1. What’s moving the stock today

FactSet (FDS) is down after the market digests its most recent quarterly results through a profitability lens, with investors emphasizing margin compression rather than the company’s growth metrics. In its fiscal second quarter (ended February 28, 2026), FactSet reported revenue growth and accelerating organic ASV, but also a notable year-over-year decline in GAAP and adjusted operating margins—fueling concerns that investment spending and cost inflation are limiting near-term operating leverage. (investor.factset.com)

2. The key numbers investors are reacting to

For fiscal Q2 2026, FactSet reported GAAP revenue of $611.0 million (+7.1% year over year) and organic ASV of $2.449 billion (+6.7% year over year). However, GAAP operating margin fell to 30.3% (down about 220 basis points year over year) and adjusted operating margin fell to 35.0% (down 230 basis points), with management attributing the margin decline largely to higher employee compensation costs and technology-related expenses. (investor.factset.com)

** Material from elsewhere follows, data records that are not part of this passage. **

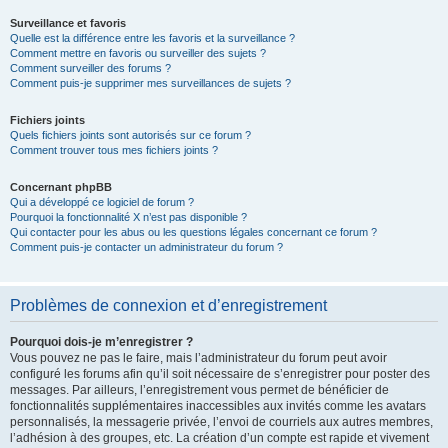
Surveillance et favoris
Quelle est la différence entre les favoris et la surveillance ?
Comment mettre en favoris ou surveiller des sujets ?
Comment surveiller des forums ?
Comment puis-je supprimer mes surveillances de sujets ?
Fichiers joints
Quels fichiers joints sont autorisés sur ce forum ?
Comment trouver tous mes fichiers joints ?
Concernant phpBB
Qui a développé ce logiciel de forum ?
Pourquoi la fonctionnalité X n’est pas disponible ?
Qui contacter pour les abus ou les questions légales concernant ce forum ?
Comment puis-je contacter un administrateur du forum ?
Problèmes de connexion et d’enregistrement
Pourquoi dois-je m’enregistrer ?
Vous pouvez ne pas le faire, mais l’administrateur du forum peut avoir
configuré les forums afin qu’il soit nécessaire de s’enregistrer pour poster des
messages. Par ailleurs, l’enregistrement vous permet de bénéficier de
fonctionnalités supplémentaires inaccessibles aux invités comme les avatars
personnalisés, la messagerie privée, l’envoi de courriels aux autres membres,
l’adhésion à des groupes, etc. La création d’un compte est rapide et vivement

3. Guidance and what it implies

FactSet updated fiscal 2026 guidance, including adjusted diluted EPS of $17.25 to $17.75 and GAAP revenue of $2.45 billion to $2.47 billion, alongside expected organic ASV growth of $130 million to $160 million. Even with the raised growth outlook, the stock’s pullback suggests investors want clearer evidence that spending—particularly on technology and AI-related initiatives—will translate into sustained margin stabilization or re-expansion. (investor.factset.com)

4. What to watch next

Near term, the debate is likely to center on whether FactSet can keep ASV momentum while controlling costs enough to rebuild operating leverage. Investors will also monitor how quickly new product initiatives and workflow integrations convert into recurring revenue at attractive incremental margins, and whether capital returns (buybacks) can offset multiple compression if margins remain under pressure. (investor.factset.com)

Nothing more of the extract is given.